[Opening Data provided section]

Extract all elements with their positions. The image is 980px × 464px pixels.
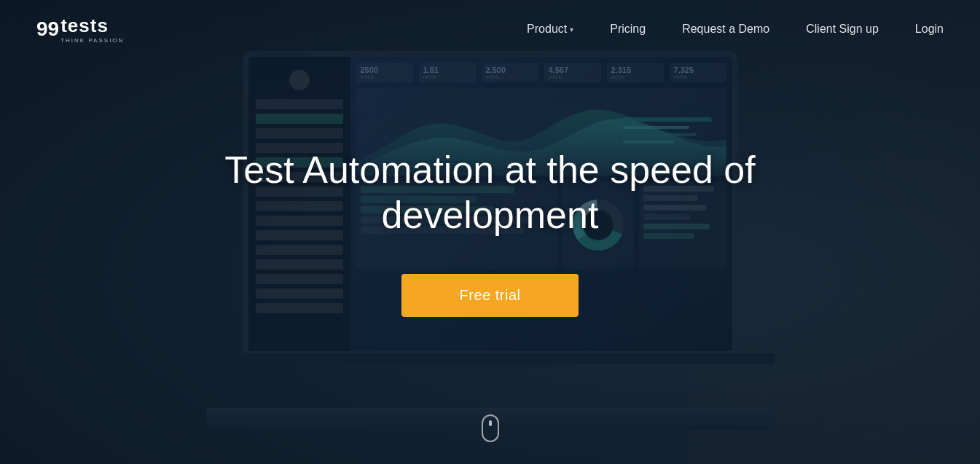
scroll-dot — [489, 420, 492, 426]
hero-title: Test Automation at the speed of developm… — [162, 147, 818, 238]
logo-text: tests THINK PASSION — [60, 15, 124, 44]
scroll-indicator — [482, 414, 499, 442]
nav-pricing[interactable]: Pricing — [610, 23, 646, 36]
hero-section: 2500 metric 1,51 metric 2,500 metric 4 — [0, 0, 980, 464]
nav-login[interactable]: Login — [915, 23, 944, 36]
nav-signup[interactable]: Client Sign up — [806, 23, 879, 36]
navbar: 99 tests THINK PASSION Product ▾ Pricing… — [0, 0, 980, 58]
nav-demo[interactable]: Request a Demo — [682, 23, 769, 36]
logo-icon: 99 — [36, 19, 59, 39]
scroll-mouse-icon — [482, 414, 499, 442]
logo-tagline: THINK PASSION — [60, 37, 124, 44]
chevron-down-icon: ▾ — [570, 25, 573, 34]
nav-product[interactable]: Product ▾ — [527, 23, 573, 36]
nav-links: Product ▾ Pricing Request a Demo Client … — [527, 23, 944, 36]
logo[interactable]: 99 tests THINK PASSION — [36, 15, 124, 44]
logo-name: tests — [60, 15, 109, 36]
free-trial-button[interactable]: Free trial — [401, 274, 579, 317]
logo-number: 99 — [36, 19, 59, 39]
hero-content: Test Automation at the speed of developm… — [162, 147, 818, 318]
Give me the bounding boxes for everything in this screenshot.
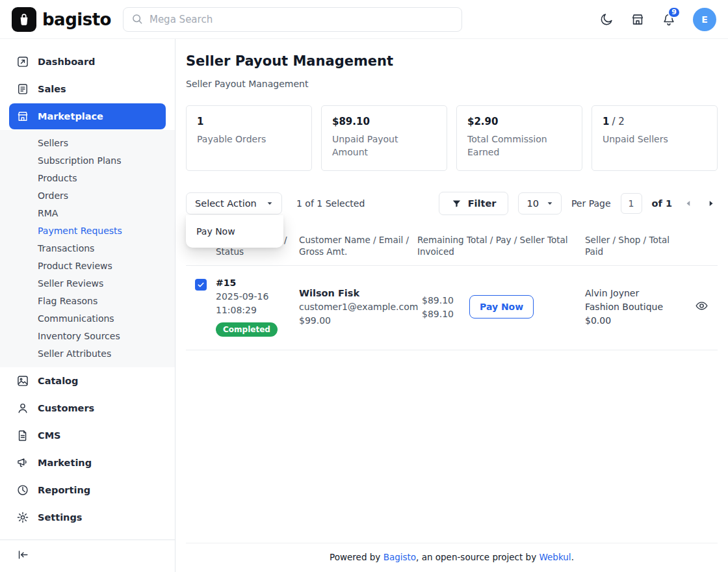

[Closing Data provided section]

Required work: Find the lines above that contain "Client" and report their number, without comment.

Exercise response: 2